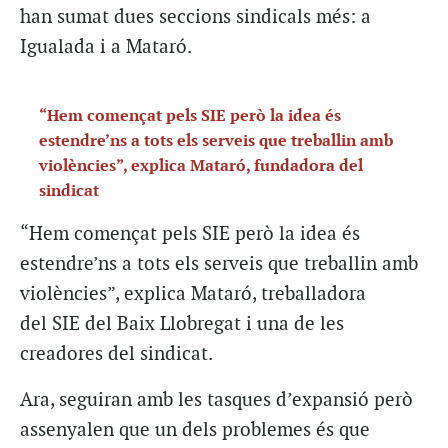
han sumat dues seccions sindicals més: a
Igualada i a Mataró.
“Hem començat pels SIE però la idea és
estendre’ns a tots els serveis que treballin amb
violències”, explica Mataró, fundadora del
sindicat
“Hem començat pels SIE però la idea és
estendre’ns a tots els serveis que treballin amb
violències”, explica Mataró, treballadora
del SIE del Baix Llobregat i una de les
creadores del sindicat.
Ara, seguiran amb les tasques d’expansió però
assenyalen que un dels problemes és que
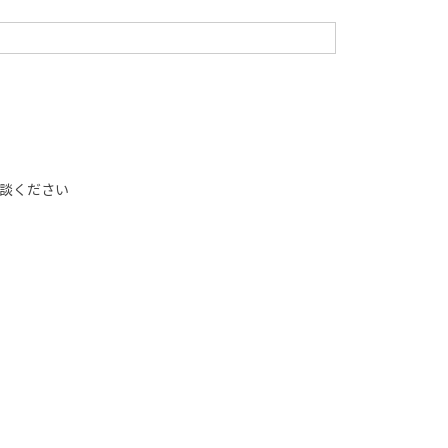
談ください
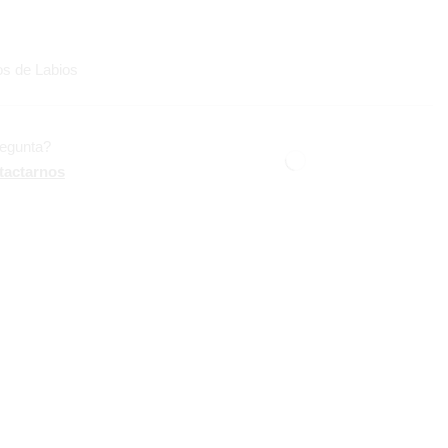
los de Labios
regunta?
tactarnos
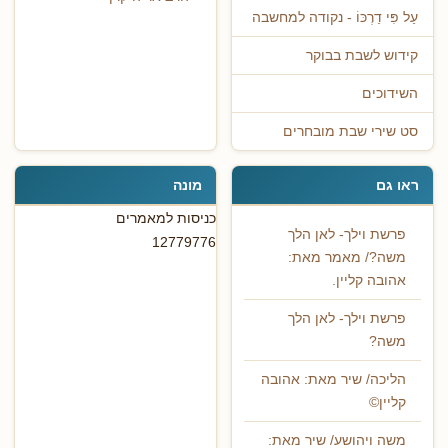
עַל פִּי דַרְכּוֹ - נקודה למחשבה
קידוש לשבת בבוקר
השידוכים
סט שירי שבת מובחרים
ראו גם
מונה
כניסות למאמרים
פרשת וילך- לאן הלך
12779776
משה?/ מאמר מאת:
אהובה קליין.
פרשת וילך- לאן הלך
משה?
הליכה/ שיר מאת: אהובה
קליין©
משה ויהושע/ שיר מאת:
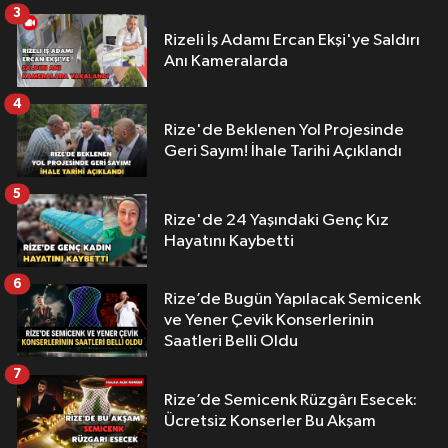
3
Rizeli İş Adamı Ercan Ekşi'ye Saldırı
Anı Kameralarda
4
Rize'de Beklenen Yol Projesinde
Geri Sayım! İhale Tarihi Açıklandı
5
Rize'de 24 Yaşındaki Genç Kız
Hayatını Kaybetti
6
Rize’de Bugün Yapılacak Semicenk
ve Yener Çevik Konserlerinin
Saatleri Belli Oldu
7
Rize’de Semicenk Rüzgârı Esecek:
Ücretsiz Konserler Bu Akşam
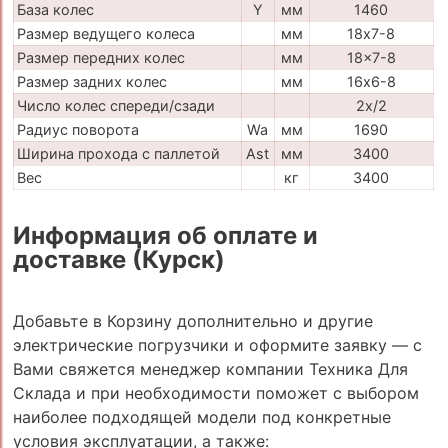
База колес
Y
мм
1460
Размер ведущего колеса
мм
18х7-8
Размер передних колес
мм
18x7-8
Размер задних колес
мм
16х6-8
Число колес спереди/сзади
2x/2
Радиус поворота
Wa
мм
1690
Ширина прохода с паллетой
Ast
мм
3400
Вес
кг
3400
Информация об оплате и
доставке (Курск)
Добавьте в Корзину дополнительно и другие
электрические погрузчики и оформите заявку — с
Вами свяжется менеджер компании Техника Для
Склада и при необходимости поможет с выбором
наиболее подходящей модели под конкретные
условия эксплуатации, а также:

■ ■ ■

### [Task]
From the material above, copy every line that has the word "Mataró" in it.

### [Task output]
Igualada i a Mataró.
violències”, explica Mataró, fundadora del
violències”, explica Mataró, treballadora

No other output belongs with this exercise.